For a guy raised in Leonia this had to be a labor of love. I know Bourdain was trying to capture the state's own beauty even if faded and worn, but I don't know if he realized he was also capturing his own. Watching Bourdain in this episode you saw into his soul. There were moments when his eyes looked both haunted and perfectly at peace at once. You saw a Jersey guy, who'd had a hell of an interesting life, starting to get older and yet looking perfectly comfortable in that skin.

It took you for fried hot dogs in Fort Lee at Hiram's. A cheesesteak at Donkey's in Camden. A meal at Doc's Oyster House in Atlantic City. This amazing episode featured Southside Johnny. (If you don't know who he is, you're not from New Jersey and shouldn't be reading this.) It featured a heroic tenacious woman named Tawanda Jones who gave kids in a crime-ridden city like Camden hope and focus through Camden Sophisticated Drill Team. Comedians Bonnie McFarlane and Rick Vos.

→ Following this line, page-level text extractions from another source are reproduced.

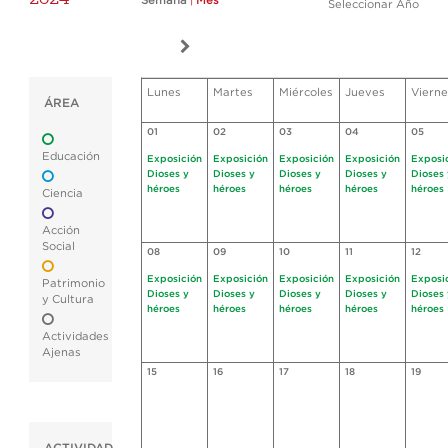
Semana
|
Mes
Seleccionar Año
Lunes
Martes
Miércoles
Jueves
Vierne
ÁREA
01
02
03
04
05
Educación
Exposición
Exposición
Exposición
Exposición
Exposi
Dioses y
Dioses y
Dioses y
Dioses y
Dioses 
héroes
héroes
héroes
héroes
héroes
Ciencia
Acción
Social
08
09
10
11
12
Exposición
Exposición
Exposición
Exposición
Exposi
Patrimonio
Dioses y
Dioses y
Dioses y
Dioses y
Dioses 
y Cultura
héroes
héroes
héroes
héroes
héroes
Actividades
Ajenas
15
16
17
18
19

But the star of this show was New Jersey, with Anthony Bourdain's brilliance getting equal billing.

It's a strange dynamic when we lose a celebrity. For we feel like we know them, when of course we don't fully. It's a one-way relationship, but we root for them, we feel for them, sometimes learn from them and can certainly be inspired by their work. They touch our lives even if from a great distance. We are sad when they're gone. But when we lose a celebrity to suicide, it's painful.

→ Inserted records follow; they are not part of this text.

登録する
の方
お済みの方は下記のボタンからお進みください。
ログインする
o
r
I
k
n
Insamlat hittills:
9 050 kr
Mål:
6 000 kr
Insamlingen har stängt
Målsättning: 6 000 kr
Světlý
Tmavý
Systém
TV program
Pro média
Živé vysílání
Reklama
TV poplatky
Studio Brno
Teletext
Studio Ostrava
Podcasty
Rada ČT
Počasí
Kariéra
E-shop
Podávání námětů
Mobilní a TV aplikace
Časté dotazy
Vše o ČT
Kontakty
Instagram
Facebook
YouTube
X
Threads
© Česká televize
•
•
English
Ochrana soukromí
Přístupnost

When Robin Williams took his own life we were not only shocked but felt a little guilty. How could we have taken so much laughter and joy from this man while he faced lifelong suffering and we had no idea?

The world lost Chris Cornell to suicide then his best friend Chester Bennington the same way.

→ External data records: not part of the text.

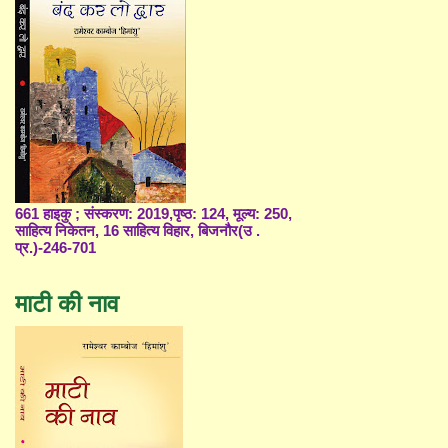
661 हाइकु ; संस्करण: 2019,पृष्ठ: 124, मूल्य: 250,
साहित्य निकेतन, 16 साहित्य विहार, बिजनौर(उ .
प्र.)-246-701
माटी की नाव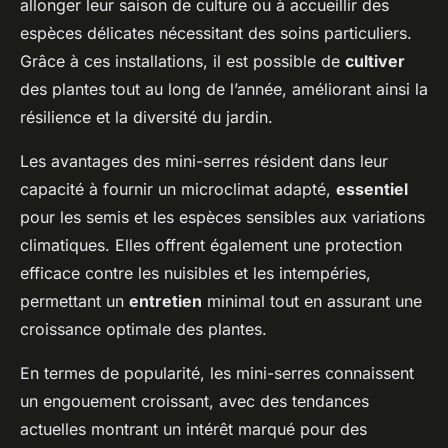
allonger leur saison de culture ou à accueillir des
espèces délicates nécessitant des soins particuliers.
Grâce à ces installations, il est possible de
cultiver
des plantes tout au long de l’année, améliorant ainsi la
résilience et la diversité du jardin.
Les avantages des mini-serres résident dans leur
capacité à fournir un microclimat adapté,
essentiel
pour les semis et les espèces sensibles aux variations
climatiques. Elles offrent également une protection
efficace contre les nuisibles et les intempéries,
permettant un
entretien
minimal tout en assurant une
croissance optimale des plantes.
En termes de popularité, les mini-serres connaissent
un engouement croissant, avec des tendances
actuelles montrant un intérêt marqué pour des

Kate Spade killed herself recently.

Now Anthony Bourdain.

The Tyler Durden character in the movie Fight Club said, "We've all been raised on television to believe that one day we'd all be millionaires and movie gods and rock stars...but we won't." As if this should be the end game. We think if we just had these things all happiness and peace would be ours. The thing is, we can't glitz or buy or fame our way out of humanity. Anthony Bourdain's net worth was $16 million. He was well loved. He was well traveled. In the end, everything around you is never as big as what's inside of you.

I feel so bad about whatever darkness was there. In some of us those demons waltz endlessly on the edge of our blackness to music no one else hears. But for some, it's always there, lying in wait, deep inside parts unknown.

The number for the National Suicide Prevention Lifeline is 1-800-273-8255.